# Eotech Question



## Shipwreck (Jan 26, 2006)

I may get a PS90 soon, and I was thinking of buying an Eotech if I don't like the stock sight.

Anyway - I had a question...

Since the unit is sorta computerized, does it allow U to set it for more than 1 range. I realize, U can compensate for bullet drop. But, does it have more than 1 preset. So, I can have 1 preset for 25 yards, another for 50 and a 3rd for 100 yards? Is that possible?


----------



## scooter (May 9, 2006)

I'd like to know that too, I know that some scopes can do that (they are $$$spendy$$$) but does the EOtech or any other red dot do it?


----------



## rfawcs (Feb 11, 2006)

Shipwreck said:


> I may get a PS90 soon, and I was thinking of buying an Eotech if I don't like the stock sight.
> 
> Anyway - I had a question...
> 
> Since the unit is sorta computerized, does it allow U to set it for more than 1 range. I realize, U can compensate for bullet drop. But, does it have more than 1 preset. So, I can have 1 preset for 25 yards, another for 50 and a 3rd for 100 yards? Is that possible?


I'm not aware of any EOTech or Aimpoint optic that has that feature, but what do I know? I think scooter is right; an optic with that capability would probably cost as much as the PS90.

It's relatively easy to set the zero for the AR-15/M-16 to an all-around, "close-enough" point to ranges out to about 200 yards, because of the flat trajectory of the round out to that range. I don't know if anyone has done that investigation for the PS90 round.


----------



## Shipwreck (Jan 26, 2006)

Well, I have no desire to shoot at 200 yard. But, if I sighted it in for 50 yards, and if I wanted to also use it for a home defense weapon, I was hoping to have a second setting that I could program for much closer.

I guess when the time comes, I'll have to get 1 of these super geniuses do the math and tell me how much distance the impact point will vary at certain distances based on a 50 yard zero. I've seen these numbers before, but forget them now....


----------



## A_J (May 22, 2006)

Impact point will vary depending on the round, and loading of that round. So you can't technically make a blanket statement that the 5.6X28 will drop so many inches at so many feet. You can get a ballpark though, google the ballistics info for that round.
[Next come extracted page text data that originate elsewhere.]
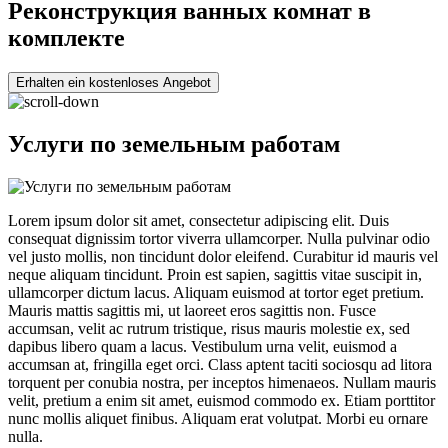
Реконструкция ванных комнат в
комплекте
Erhalten ein kostenloses Angebot
Услуги по земельным работам
Lorem ipsum dolor sit amet, consectetur adipiscing elit. Duis
consequat dignissim tortor viverra ullamcorper. Nulla pulvinar odio
vel justo mollis, non tincidunt dolor eleifend. Curabitur id mauris vel
neque aliquam tincidunt. Proin est sapien, sagittis vitae suscipit in,
ullamcorper dictum lacus. Aliquam euismod at tortor eget pretium.
Mauris mattis sagittis mi, ut laoreet eros sagittis non. Fusce
accumsan, velit ac rutrum tristique, risus mauris molestie ex, sed
dapibus libero quam a lacus. Vestibulum urna velit, euismod a
accumsan at, fringilla eget orci. Class aptent taciti sociosqu ad litora
torquent per conubia nostra, per inceptos himenaeos. Nullam mauris
velit, pretium a enim sit amet, euismod commodo ex. Etiam porttitor
nunc mollis aliquet finibus. Aliquam erat volutpat. Morbi eu ornare
nulla.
With that said, IMO with the .223 and the EOTech, a 50 yd zero is perfectly fine for CQB distances too.. think about it - if you're dead on at 50 yds, and 1" off at 10 ft, what's the big deal? The BG is only 10 ft away and his torso is a foot wide. And you start to get a sense for it and the EOTech reticle anyway. And the parallax free feature of the EO takes effect further out than 10 ft anyway.

I think you'll be fine.


----------



## Shipwreck (Jan 26, 2006)

Ok, thanks


----------



## tharmer (Oct 27, 2006)

Speaking of sights, is this the holographic type? What about the Bushnell Holographic II. Anyone have an opinion?
-terry


----------



## rfawcs (Feb 11, 2006)

A_J said:


> With that said, IMO with the .223 and the EOTech, a 50 yd zero is perfectly fine for CQB distances too.. think about it - if you're dead on at 50 yds, and 1" off at 10 ft, what's the big deal?
> 
> I think you'll be fine.


That's what I was thinking and did a poor job of stating; zero at 50 yards and you'll be close enough at closer ranges that it won't matter.


----------



## Shipwreck (Jan 26, 2006)

tharmer said:


> Speaking of sights, is this the holographic type? What about the Bushnell Holographic II. Anyone have an opinion?
> -terry


Yes, the Eotech is a holographic sight. My local shop has the Bushnell one U are referring to as well, and it is cheaper. I am not sure how it stands up to the Eotech, however.

I am kinda biased away from Bushnell, however, as their astronomy telescopes are pure crap. :smt012


----------



## Charlie (May 13, 2006)

I've got an Eotech on my AR and I love it. It's sighted in for 100 yds. and it's easy and _fast_ to get two inch (+/-) groups. Very clear dot with a big circle around it. I highly recommend it.


----------



## A_J (May 22, 2006)

tharmer said:


> Speaking of sights, is this the holographic type? What about the Bushnell Holographic II. Anyone have an opinion?
> -terry


Personally, I wouldn't put one on anything more than a 22 plinker gun, and even then I wouldn't expect it to hold up.

I had a Busnell Trophy red-dot that had to be exchanged twice, I finally got my money back. Kept cutting out... I'm done with Bushnell too.


----------